# PySpark DataFrames
## 1.) Create a Session
* Spark requires an active session in order to use its functionality
* This is accessed via the below libraries/code
* Note that we've also used **findspark** to allow us to use Spark from any directory, not just within the directory that the files are kept

In [1]:
# load findspark
import findspark

# tell code where spark files are kept
findspark.init('/home/matt/spark-3.0.2-bin-hadoop3.2/')

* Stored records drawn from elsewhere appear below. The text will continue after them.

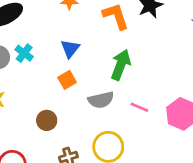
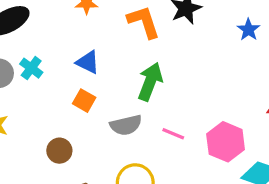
blue triangle: (70, 49) -> (88, 62), turned -42
orange square: (67, 80) -> (84, 101), turned -30

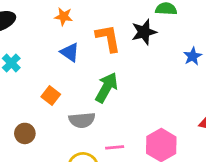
blue triangle: (88, 62) -> (70, 52), moved
pink line: (173, 134) -> (115, 147), moved, turned -36

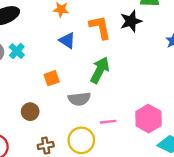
orange square: (51, 95) -> (52, 78), turned 35

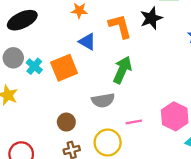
cyan cross: (17, 51) -> (34, 66), moved
orange square: (52, 78) -> (64, 68), moved, size x1.6
brown circle: (30, 112) -> (66, 122), moved

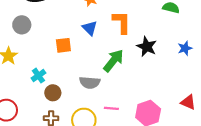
black star: (151, 18) -> (147, 47), moved, turned 30
cyan cross: (34, 66) -> (38, 76), moved
orange square: (64, 68) -> (63, 45), size x0.7

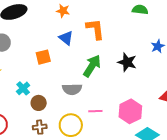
black star: (147, 47) -> (127, 62), moved

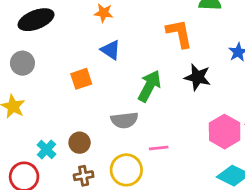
orange L-shape: (95, 29) -> (179, 34), moved
cyan cross: (23, 88) -> (47, 149), moved
pink hexagon: (130, 111) -> (225, 132), moved

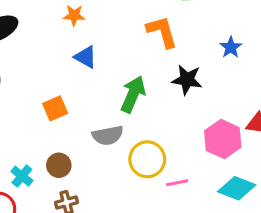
orange square: (81, 79) -> (55, 108), moved
pink line: (159, 148) -> (177, 183), moved
yellow circle: (126, 170) -> (147, 159), moved

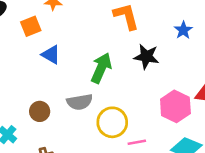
blue triangle: (85, 57) -> (51, 55), moved
orange square: (55, 108) -> (31, 26), moved
brown circle: (59, 165) -> (40, 111), moved

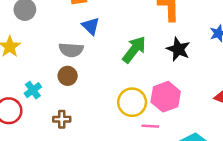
gray semicircle: (80, 102) -> (71, 50), moved
pink hexagon: (175, 106) -> (166, 97), moved

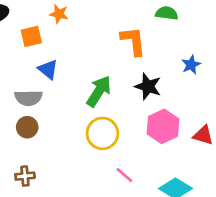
pink hexagon: (166, 97) -> (163, 126), moved
yellow circle: (132, 102) -> (102, 133), moved
pink line: (150, 126) -> (124, 175), turned 42

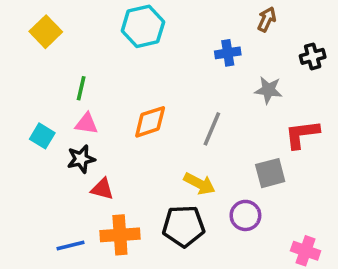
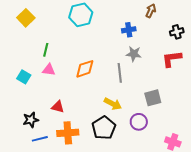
gray star: (268, 90) -> (134, 54), moved
gray line: (212, 129) -> (120, 73), turned -30
red L-shape: (302, 134) -> (172, 59), moved
black star: (81, 159) -> (31, 120), moved
black pentagon: (184, 226) -> (104, 128), turned -30

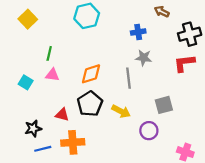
brown arrow: (151, 11) -> (162, 12), turned -88
black cross: (177, 32) -> (190, 34), size x1.5
black pentagon: (104, 128) -> (90, 104), moved

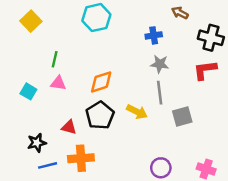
black cross: (190, 34) -> (211, 38), turned 30
gray line: (129, 78) -> (160, 93), moved
yellow arrow: (121, 111) -> (137, 112), moved
purple circle: (149, 131) -> (161, 168), moved

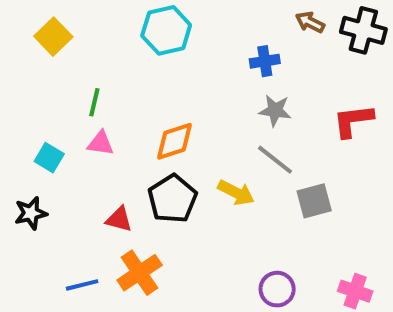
black cross: (211, 38) -> (363, 30), moved
gray line: (160, 93) -> (275, 160), turned -45
black star: (37, 143) -> (31, 213), moved
orange cross: (81, 158) -> (140, 273), turned -30

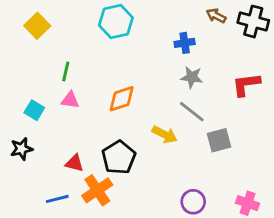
black pentagon: (172, 199) -> (119, 157), moved
red triangle: (119, 219) -> (74, 163), moved

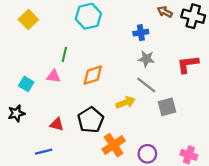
green line: (66, 72) -> (64, 54), moved
yellow arrow: (165, 134) -> (126, 102), turned -48
orange cross: (97, 190) -> (114, 145), moved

# load libraries for spark session
from pyspark.sql import SparkSession

# create session
spark = SparkSession.builder.appName('Basics').getOrCreate()

## 2.) Read Data
* We can use Spark to directly read a range of input data formats
* Here we are loading json but you can use **shift + tab** after the 'read.' method to see the other available data formats
* **.show()** lets us look at the dataframe content
* We can use **printSchema()** to show us the dataframe schema also

In [2]:
# read data into df
df = spark.read.json('people.json')

# peek at data
# note that nulls aren't an issue
df.show()

+----+-------+
| age|   name|
+----+-------+
|null|Michael|
|  30|   Andy|
|  19| Justin|
+----+-------+



In [3]:
# show df schema
df.printSchema()

root
 |-- age: long (nullable = true)
 |-- name: string (nullable = true)



In [4]:
# show column names as list
df.columns

['age', 'name']

In [5]:
# show statistical summary of df
# note that it shows non-numerica variables also
df.describe().show()

+-------+------------------+-------+
|summary|               age|   name|
+-------+------------------+-------+
|  count|                 2|      3|
|   mean|              24.5|   null|
| stddev|7.7781745930520225|   null|
|    min|                19|   Andy|
|    max|                30|Michael|
+-------+------------------+-------+



## 3.) Schemas
* Dataframes in Spark require a schema to define the column names, types and ability to handle nulls
* There are a number of other properties they can have too which we will come onto
* Below, the code shows how to manually define a schema for a dataframe to ensure data types and missing data is handled correctly

In [6]:
# load data types for schema definition
from pyspark.sql.types import (StructField, StringType,
                               IntegerType, StructType)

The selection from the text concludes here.